Prior to the formation of the New Zealand Amateur Rowing Association, and the institution of local associations with full powers in the control of rowing events at regattas, there was, in addition to one or two freelance crews, a body voluntarily constituted by the Auckland, (formed before the present club) North Shore and Ponsonby Rowing Clubs, and known as the Auckland Rowing Association, and later as the Northern Rowing Union, but having no power over regatta committees, who framed their own rules.
As one rule read – “Three starters or no race,” it not infrequently happened that those crews who deemed their chance of winning too uncertain would not
go to the post, and therefore no race. Feelings of bitterness and rancor arose in consequence.
On one Regatta Day, after the race had been abandoned, a meeting of rowing men took place in the grounds of the old Graving Dock. Feeling was running pretty high when the late Mr. W. G. Smith, our Grand Old Man, and for many years Vice Commodore of the Club, in a characteristic manner (he was always a straight hitter) exclaimed “You’re a jolly lot of cocktails. I’ll find a crew that will not be afraid to take a licking.”
Mr. W. G. Smith
Founder of the Waitemata Boating Club 1883
“W.G,” ever a determined fighter, lost no time in making good his word. A meeting was convened, the response being altogether encouraging, and the Waitemata Boating Club was launched upon a career that has been a strenuous one, but withal, one to be proud and jealous of.

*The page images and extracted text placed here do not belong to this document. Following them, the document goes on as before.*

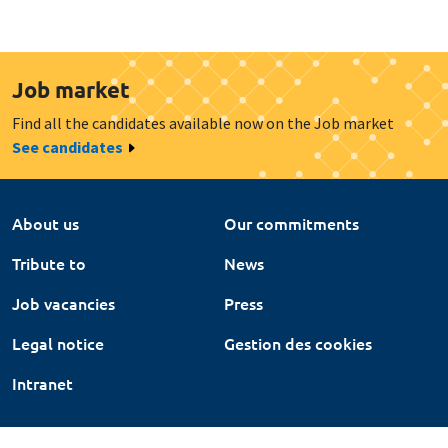
Job market
Find all the candidates available now on the Job market
See candidates
About us
Our commitments
Tribute to
News
Job vacancies
Press
Legal notice
Gestion des cookies
Intranet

In the “New Zealand Herald” of October 17th 1883, there appeared the following paragraph. “the owners of the Whaleboat built by Baileys are thinking of forming a new Rowing Club. A week later this advertisement was inserted once again into the New Zealand Herald.
NEW ROWING CLUB
Formation of New Rowing Club
“A meeting of those interested in the above will be held in the Waitemata Hotel this (Wednesday) evening the 24th October at 8 o’clock
(Sgnd.) W. G. Smith,
The meeting was duly reported thus:
“A largely attended meeting was held last evening at the Waitemata Hotel to consider the advisability of forming a new rowing club. Mr. G. Gapes was elected to chair and briefly referred to the object for which the meeting had been called. After some discussion it was resolved that a Club be formed, to be called the “Waitemata Boating Club,’ and that it shall consist of an unlimited number of members. The annual subscription was fixed at 20/with no entrance fee. A subcommittee consisting of Messrs Smith, Moore, McKay, Brannigan and Clark were appointed to draw up rules and bylaws, and report to a meeting to be held on the following Wednesday evening, when the election of officers will also take place.”

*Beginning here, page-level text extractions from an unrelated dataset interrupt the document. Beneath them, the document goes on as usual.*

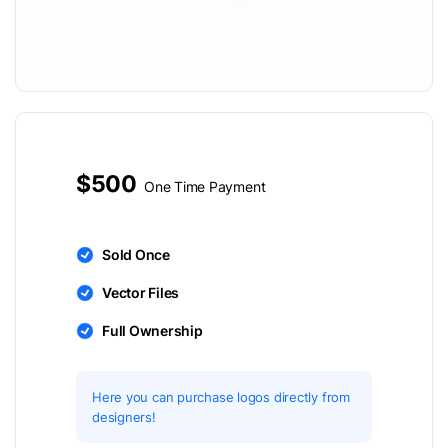
$500
One Time Payment
Sold Once
Vector Files
Full Ownership
Here you can purchase logos directly from
designers!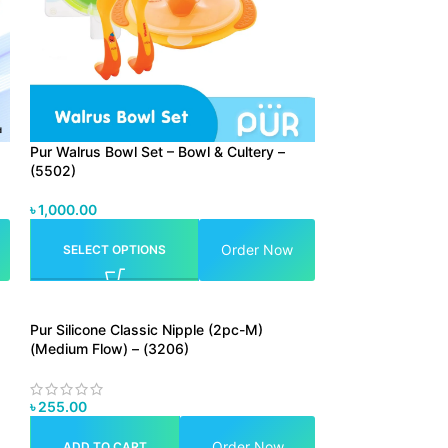
Pur Walrus Bowl Set – Bowl & Cultery –
(5502)
৳
1,000.00
Order Now
SELECT OPTIONS
Pur Silicone Classic Nipple (2pc-M)
(Medium Flow) – (3206)
৳
255.00
Order Now
ADD TO CART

Another meeting was held on October 31st 1883, the Press report reading:
“A largely attended and enthusiastic meeting took place at the Club Room, Waitemata Hotel. Mr. McDonald occupied the chair. The secretary read the report of the subcommittee together with the rules and bylaws which had been prepared. These after some minor alterations were adopted. A letter was read from the Hon.Sec of the A.R.A stating that the new club would be admitted to membership.”
“The following gentlemen were then elected to fill the various officers of the club”:
- Commodore: M. E. Mitchelson
- Vice Commodore: Mr. R.E. Isaacs
- Captain: Mr. W. J. MacDonald
- Hon. Treasurer: Mr. W. G. Smith
- Hon Secretary: Mr. Mr. G. Gapes
- Committee: Messrs Clark, McKay, Findlay, G Moore, and E Moore.

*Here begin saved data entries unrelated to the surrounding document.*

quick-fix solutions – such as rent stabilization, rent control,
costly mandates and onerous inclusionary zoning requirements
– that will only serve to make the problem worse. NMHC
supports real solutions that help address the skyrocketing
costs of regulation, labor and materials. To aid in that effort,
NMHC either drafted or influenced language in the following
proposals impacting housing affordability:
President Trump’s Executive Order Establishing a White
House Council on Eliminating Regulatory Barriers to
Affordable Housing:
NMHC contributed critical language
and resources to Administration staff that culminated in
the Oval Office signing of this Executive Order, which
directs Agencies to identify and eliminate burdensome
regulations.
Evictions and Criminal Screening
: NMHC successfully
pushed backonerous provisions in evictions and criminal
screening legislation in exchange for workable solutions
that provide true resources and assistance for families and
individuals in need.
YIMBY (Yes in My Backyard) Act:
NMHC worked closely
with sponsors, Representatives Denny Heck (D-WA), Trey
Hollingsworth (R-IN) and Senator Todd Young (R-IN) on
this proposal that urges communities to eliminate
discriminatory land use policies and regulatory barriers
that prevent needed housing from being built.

- Auditors: Messrs Jenkins and Brannigan
“It was resolved to enter the Club’s whaleboat, the “Young Colonial,” for the Whau Regatta to be held on the 9th November 1883.
It was no mean achievement to launch successfully anything new in any department of activities in those days (the depression of the early 1880’s) as so many of the best of the younger generation had migrated to Australia which was then experiencing a boom. But “W.G” assisted by a few enthusiasts threw himself heart and soul into the new venture with the result that, by the time the following season opened, the Club was strong enough to enter upon a career that put it at once in the forefront, and made its name one to conjure with throughout New Zealand.
W.G Smith ever maintained his interest in the Blue and Gold’s. No appeal for advice and assistance ever met with a refusal, often both were given unsought. The loss of his genial and cheering personality was keenly felt by all those who had the privilege of associating with him. His memory is kept green within the club with the W.G.Smith Shield, donated by him whilst still among us on February 21st 1914 to commemorate the opening of the, then new, boat shed in Mechanics Bay.